Elizabeth McSheffrey, Global News, August 10, 2021
With just one week left before Nova Scotians go the polls, some parents in the province say they’re concerned that education has taken a back seat in the election campaign.
Stacey Rudderham, co-chair of Nova Scotia Parents for Public Education, says it’s “befuddling” how little she’s heard the three major party leaders talk about education for school-aged children, as opposed to post-secondary students about to enter the workforce.
“When the parents are trying to voice those concerns and the frustrations that they’re having, it’s not necessarily a criticism of government, it’s an opening for the government to do something to make education better,” she told Global News on Tuesday.
“I think they’re there to represent us, we’re the people and we’re the ones who are electing them, so it’s their job to listen to us and take from our knowledge.”
Nova Scotia Parents for Public Education, which has more than 18,000 online members, released its list of provincial election priorities to the Liberals, New Democrats and Progressive Conservatives in July.
At the top of that list is the reinstatement of elected school boards and a commitment to more transparency, especially when it comes to safety, the pandemic and the activities of school advisory councils (SACs) and the Provincial Advisory Council on Education.
“The SACs haven’t been well supported. In a lot of schools they’re still struggling to have the numbers to make a fully functioning SAC,” said Pugwash, N.S., parent Adam Davies. “The direction seems to be missing.”
“As a parent, we really have no voice in Nova Scotia to communicate our frustrations or to advocate specifically on behalf of our children,” added Hammonds Plains, N.S., parent Blair Frost.
“There’s lots of questions I have about ventilation, proper implementation of Public Health measures…. I can vent my frustration on my children’s teachers, but what can they do?”
With the exception of the Conseil scolaire acadien provincial, school boards in Nova Scotia were replaced by regional centres for education in 2018 following a recommendation from consultant Avis Glaze.
Since then, Rudderham said decision-making about schools has become increasingly centralized, with less and less input, involvement and communication from the people who know their children’s needs best.
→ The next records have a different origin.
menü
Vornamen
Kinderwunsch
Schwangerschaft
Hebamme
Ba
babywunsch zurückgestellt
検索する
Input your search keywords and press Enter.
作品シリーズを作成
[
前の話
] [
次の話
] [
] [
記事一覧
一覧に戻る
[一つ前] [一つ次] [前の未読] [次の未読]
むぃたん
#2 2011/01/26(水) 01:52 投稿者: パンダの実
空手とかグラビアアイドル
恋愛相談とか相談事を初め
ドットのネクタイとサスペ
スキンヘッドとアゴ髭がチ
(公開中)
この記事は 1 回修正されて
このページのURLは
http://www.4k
Nova Scotia Parents for Public Education is also calling for strong child poverty reduction measures that support healthy learning in children, and in the aftermath of a reckoning on race around the world, a reduction of police presence in schools.
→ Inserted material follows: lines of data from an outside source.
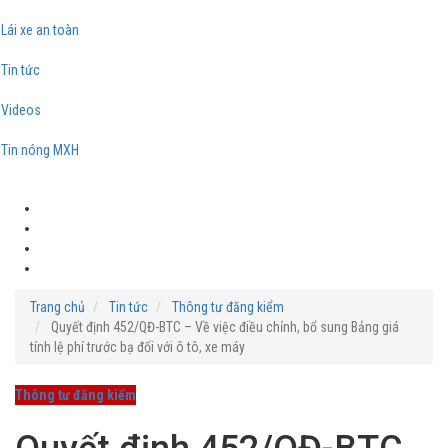
Lái xe an toàn
Tin tức
Videos
Tin nóng MXH
Trang chủ
Tin tức
Thông tư đăng kiểm
Quyết định 452/QĐ-BTC – Về việc điều chỉnh, bổ sung Bảng giá
tính lệ phí trước bạ đối với ô tô, xe máy
Thông tư đăng kiểm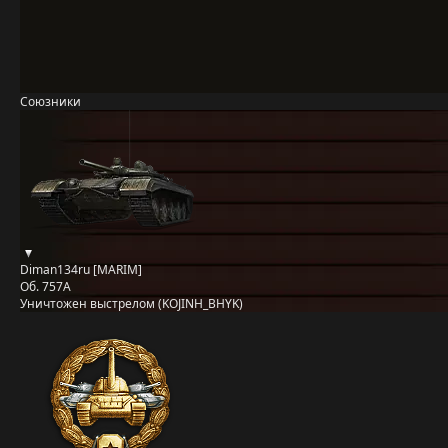
Союзники
Diman134ru [MARIM]
Об. 757А
Уничтожен выстрелом (KOJINH_BHYK)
“There are some vulnerable groups, whether they’re students who are of the African Nova Scotian background, LGBTQ — there’s a lot of history that creates some vulnerabilities between police and those student groups,” Rudderham explained.
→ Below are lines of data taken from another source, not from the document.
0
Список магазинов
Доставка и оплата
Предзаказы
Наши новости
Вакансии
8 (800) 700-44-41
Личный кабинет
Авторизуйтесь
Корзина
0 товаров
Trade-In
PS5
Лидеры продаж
“It makes school maybe not a safe place for them, a place where they feel like they’re being judged or watched, and that’s not what education is about.”
Davies said he also hasn’t seen any robust political conversations taking place about the systemic issues tied to academic success for children, the right of all children to equal educational access no matter their location, and how those rights can be fully realized.
“We need to have that debate about how important is the arts education, second language instruction,” he offered as an example. “I live in a rural area where it is hard sometimes to get staffing for those advanced courses…. We need to have a debate on how do we do that?”
All three parents also called for the leaders to explain precisely how they would keep children — especially those too young to be vaccinated against COVID-19 — safe during the school year.
If elected, the Nova Scotia PC Party has committed to re-establishing school boards, updating school curricula to include topics like financial literacy, diversity and environmental stewardship, carrying out all recommendations of the 2018 Commission on Inclusive Education report, and creating new grants for schools to buy tools that support healthy lifestyles.
On Tuesday, leader Tim Houston also said he was open to a conversation about the role of police in schools.
Gary Burrill, leader of the New Democrats, said he, too, is amenable to that conversation. An NDP government, he added, would also change the education system to bring “strong community voices” back to the table, but conduct consultation before deciding whether school boards are the way forward.
The party has promised a universal school food program, implementation of all recommendations from the inclusive education report, an update to the Autism Spectrum Disorder Action Plan, and expanded access to the trades.
Nova Scotia Liberal Leader Iain Rankin was unavailable for comment on Tuesday. His party’s platform includes a $3-million investment in elementary school lunch programs, an equity assessment to help address systemic barriers for African Nova Scotian and First Nations children, and a commitment to new legislation respecting language and culture in schools.